The Better Way to Handle Teen Conflict
Let’s face it: adolescence is a time of high drama and higher friction. As teens go through the messy process of figuring out who they are , who their friends are, and what boundaries they want to push, the adults in their lives often receive the brunt of their chaotic behavior. Parents must contend with insults, slammed doors, the silent treatment, and meltdowns that harken back to early childhood.
But there is a revolutionary technique that I now practice with students and teach to parents: Collaborative and Proactive Solutions (CPS). I first learned about the technique when I taught at a school for kids with learning differences. Although we had smaller classes, each class was filled with students who hadn’t done well in a traditional setting. Difficulty with transitions and flexibility, impulse control, and an unawareness of how their behavior affected others were common issues in any given classroom.
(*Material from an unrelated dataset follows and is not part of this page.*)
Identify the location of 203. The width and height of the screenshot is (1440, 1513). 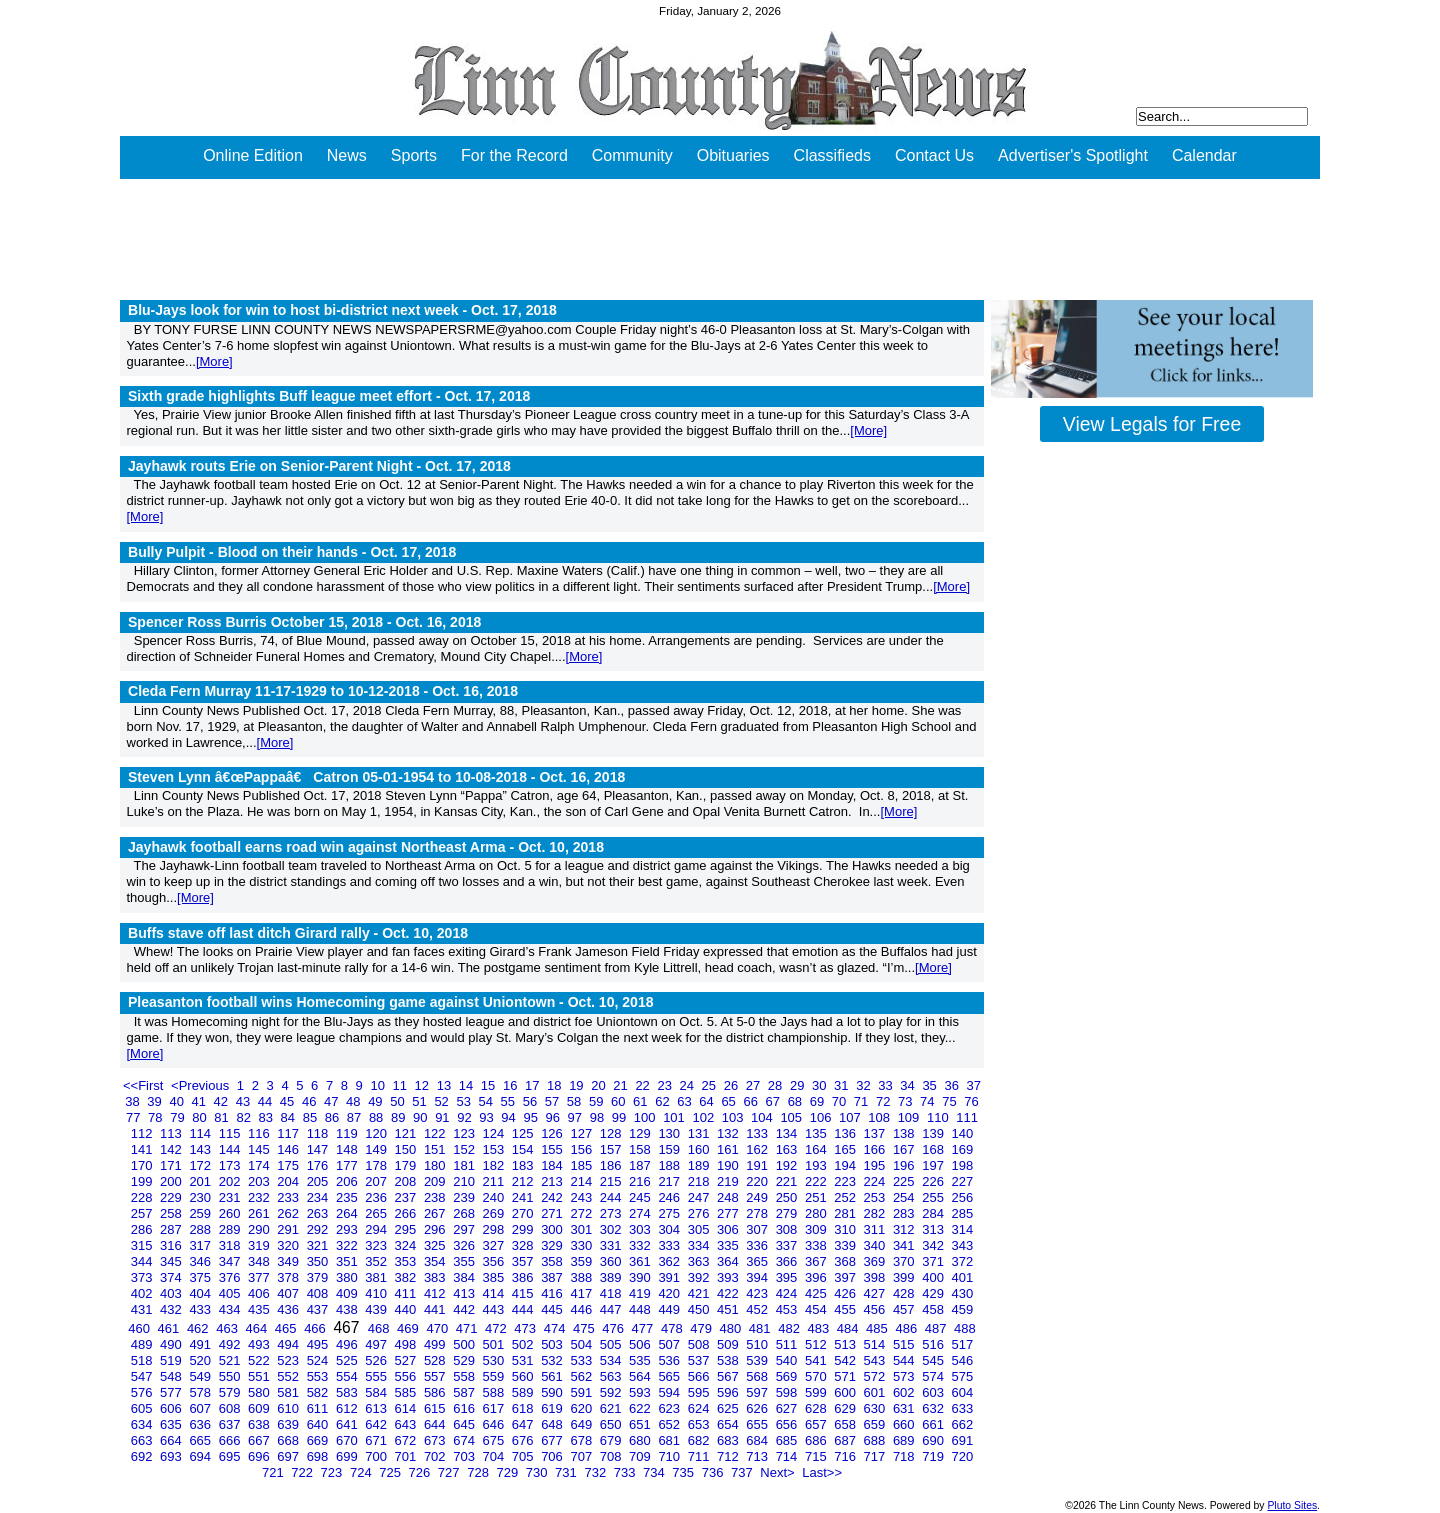
(260, 1181).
The school knew that standard methods of discipline had already failed these kids.
Collaborative and Proactive Solutions is a technique that can be used to solve any problem, but it is particularly effective with challenging kids. The basics of it rely on a change in perspective: kids aren’t trying to be bad. They aren’t setting out to ruin your class or disrupt dinner. Their behavior is a direct result of lagging skills. And, these kids have unsolved problems that are the root cause of not being able to meet an expectation.
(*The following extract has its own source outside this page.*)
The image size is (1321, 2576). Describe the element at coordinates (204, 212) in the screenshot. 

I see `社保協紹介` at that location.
Once the adults in the child’s life adjust their lens, they are then ready to have a conversation about the expectation the kid is struggling to meet. The conversation starts with naming the expectation not being met, not the behavior. For example, it could start with something like, “I see you are having difficulty cleaning your room on Sundays. Can you tell me about that?” or “I see you are having difficulty turning your phone off when we do classwork. What’s up?”
By listening and asking neutral questions, we get to hear the concerns of the kid. Often, surprising concerns emerge. The kid who doesn’t clean his room finds the washing machine full every Sunday morning and then has nowhere to put his dirty sheets and clothes. The kid with the phone is playing a texting game with his brother in another state. By empathizing and validating the teen’s issues, you are modeling taking in another’s perspective.
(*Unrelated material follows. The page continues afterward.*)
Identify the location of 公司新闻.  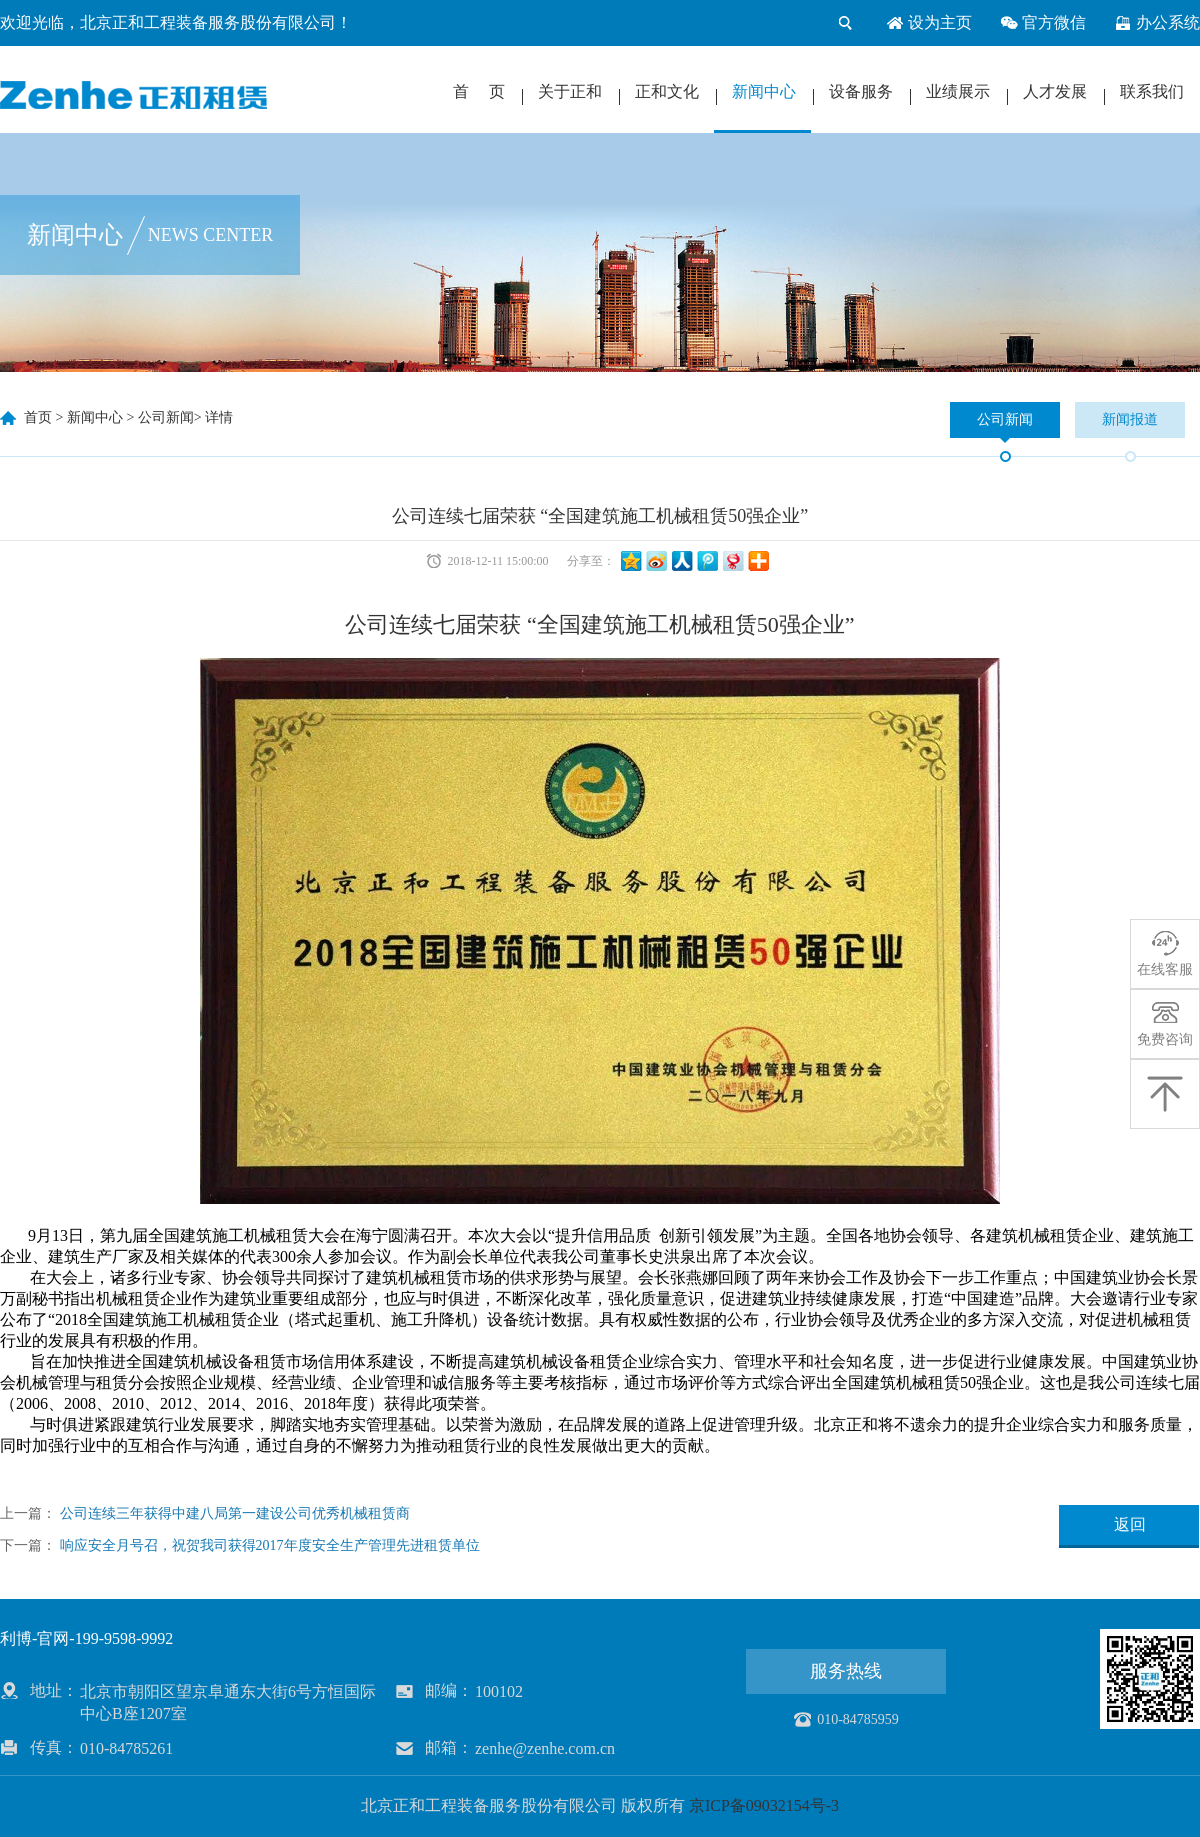
(166, 417).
Finally, you present your concerns and brainstorm a solution that works for both of you. It looks something like this, “I hear your concern that you want to maintain contact with your brother, and my concern is that you aren’t doing classwork, so how can we solve this?” or “I hear your concern about not having access to the washing machine. My concern is that you won’t have clean clothes, sheets, and a clean environment for the week. What could be a solution?” You will be surprised by the solutions you can come up with if you trust the process, and trust your teen as an equal partner.